Divided government: occurs when the governors are unable to reach an agreement about the governance of the country. On that occasion, several different aspects of how the government should act arise, lacking an efficient consensus among politicians and generating strong cases of politicization, which prevents efficient and necessary public policies from being established and voted to allow their execution.
Weak party discipline: Prevents rapid voting on the implementation of public policies. As a result, the implementation of these policies is delayed and precarious. In addition, it makes the work of the federal government more difficult, forcing each parliamentarian to negotiate for these policies separately, making it difficult for political agreements to exist, as the governor starts to act individually.
Growth in the number of interest groups: When a public policy is established and needs to go into the execution process, it is necessary that all government officials work together, which does not happen when interest groups are generated. Each interest group acts individually, seeking personal and not collective benefits.
Political action committees: They can promote the interests of just a group of government officials, generate politicization and polarization of political thought, in addition to generating power gaps that can prevent the implementation of public policies.

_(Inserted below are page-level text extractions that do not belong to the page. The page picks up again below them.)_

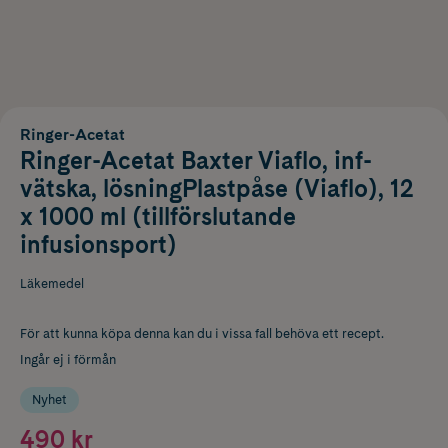
Ringer-Acetat
Ringer-Acetat Baxter Viaflo, inf-
vätska, lösningPlastpåse (Viaflo), 12
x 1000 ml (tillförslutande
infusionsport)
Läkemedel
För att kunna köpa denna kan du i vissa fall behöva ett recept.
Ingår ej i förmån
Nyhet
490 kr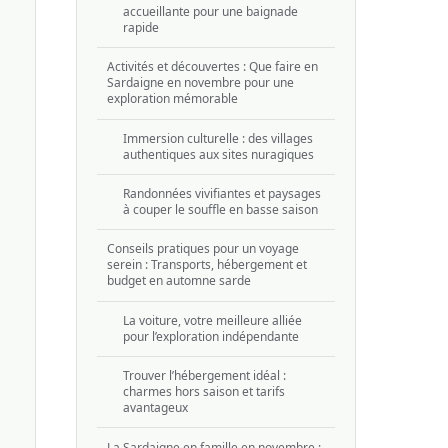
accueillante pour une baignade
rapide
Activités et découvertes : Que faire en
Sardaigne en novembre pour une
exploration mémorable
Immersion culturelle : des villages
authentiques aux sites nuragiques
Randonnées vivifiantes et paysages
à couper le souffle en basse saison
Conseils pratiques pour un voyage
serein : Transports, hébergement et
budget en automne sarde
La voiture, votre meilleure alliée
pour l’exploration indépendante
Trouver l’hébergement idéal :
charmes hors saison et tarifs
avantageux
La Sardaigne en famille en novembre :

When a governor acts as head of his or her political party, he or she is fulfilling the role of chief legislator.
Chief Parliament: The US Parliament should consider legislative changes proposed by the US President. The president can also veto a bill passed by parliament, but the president's veto can be overturned by a majority of members of both houses.
President Carter as Chief Congressman: Jimmy Carter proposed dozens of important laws during his tenure as President. Among the issues he raised were environmental protection, deregulation of some industries, and foreign policy. Here is an example of President Carter's law:
Panama Canal Treaty: President Carter is an important step in his goal of improving relations between the United States and Latin America in returning the Panama Canal to Panama. Was considered. Opponents, however, believed the United States should continue to control the canal, arguing that "we built the canal, paid for it, and it's ours."